### Items listed in a dataset
::::::
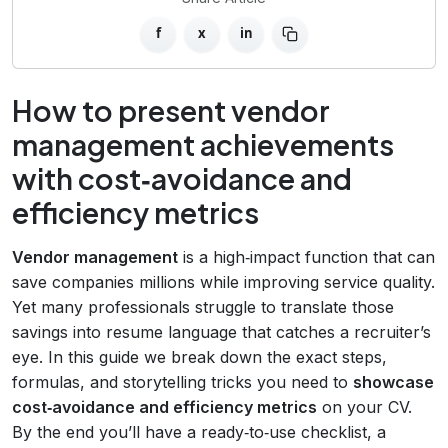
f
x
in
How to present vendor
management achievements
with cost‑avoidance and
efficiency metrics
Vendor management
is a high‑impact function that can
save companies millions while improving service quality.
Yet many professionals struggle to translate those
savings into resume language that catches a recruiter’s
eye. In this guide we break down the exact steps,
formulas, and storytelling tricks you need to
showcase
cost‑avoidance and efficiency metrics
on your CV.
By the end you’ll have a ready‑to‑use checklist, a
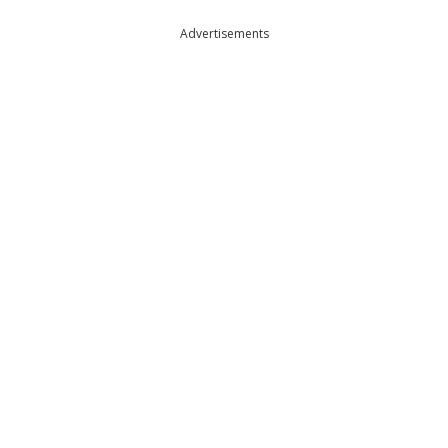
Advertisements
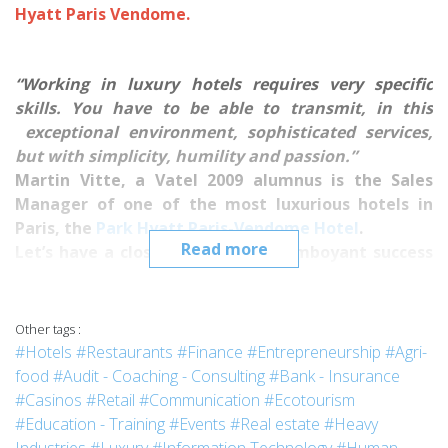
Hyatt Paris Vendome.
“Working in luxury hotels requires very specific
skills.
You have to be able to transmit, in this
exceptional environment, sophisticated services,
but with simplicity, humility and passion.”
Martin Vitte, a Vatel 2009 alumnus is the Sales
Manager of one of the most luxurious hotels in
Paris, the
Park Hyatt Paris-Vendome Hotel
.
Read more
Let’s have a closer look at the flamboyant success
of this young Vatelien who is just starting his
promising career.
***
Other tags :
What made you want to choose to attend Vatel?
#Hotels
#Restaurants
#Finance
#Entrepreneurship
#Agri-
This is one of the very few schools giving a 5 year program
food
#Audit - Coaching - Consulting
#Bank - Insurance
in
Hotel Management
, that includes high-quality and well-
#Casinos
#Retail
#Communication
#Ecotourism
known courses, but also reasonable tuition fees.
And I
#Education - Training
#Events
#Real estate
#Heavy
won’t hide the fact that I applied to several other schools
::::::
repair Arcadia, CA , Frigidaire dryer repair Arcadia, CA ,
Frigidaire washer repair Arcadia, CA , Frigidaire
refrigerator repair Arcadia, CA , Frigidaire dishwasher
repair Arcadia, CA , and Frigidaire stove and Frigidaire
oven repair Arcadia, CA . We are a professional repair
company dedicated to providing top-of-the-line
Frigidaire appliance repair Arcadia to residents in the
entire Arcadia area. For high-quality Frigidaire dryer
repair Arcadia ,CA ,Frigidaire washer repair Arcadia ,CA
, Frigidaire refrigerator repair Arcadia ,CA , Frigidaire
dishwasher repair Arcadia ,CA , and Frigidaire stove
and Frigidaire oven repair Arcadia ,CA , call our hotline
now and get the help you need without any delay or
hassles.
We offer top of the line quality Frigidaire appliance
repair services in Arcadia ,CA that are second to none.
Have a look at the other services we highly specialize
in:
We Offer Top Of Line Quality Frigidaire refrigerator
::::::
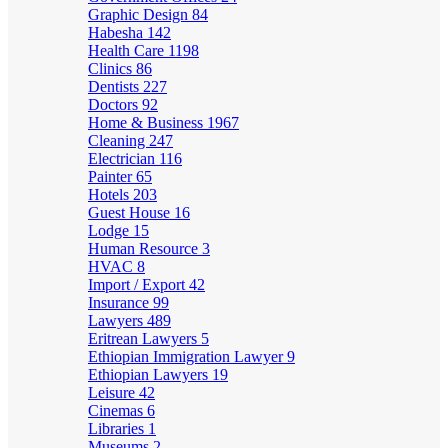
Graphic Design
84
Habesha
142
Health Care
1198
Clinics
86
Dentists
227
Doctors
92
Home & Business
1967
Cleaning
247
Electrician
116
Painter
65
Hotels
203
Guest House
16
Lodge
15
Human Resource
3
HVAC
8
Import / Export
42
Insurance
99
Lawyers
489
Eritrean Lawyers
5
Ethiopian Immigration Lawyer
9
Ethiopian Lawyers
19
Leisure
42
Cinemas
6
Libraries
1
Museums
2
::::::
### Your goal
Check each line above for the string "need" and copy the ones that have it.

### Completed task
formulas, and storytelling tricks you need to
now and get the help you need without any delay or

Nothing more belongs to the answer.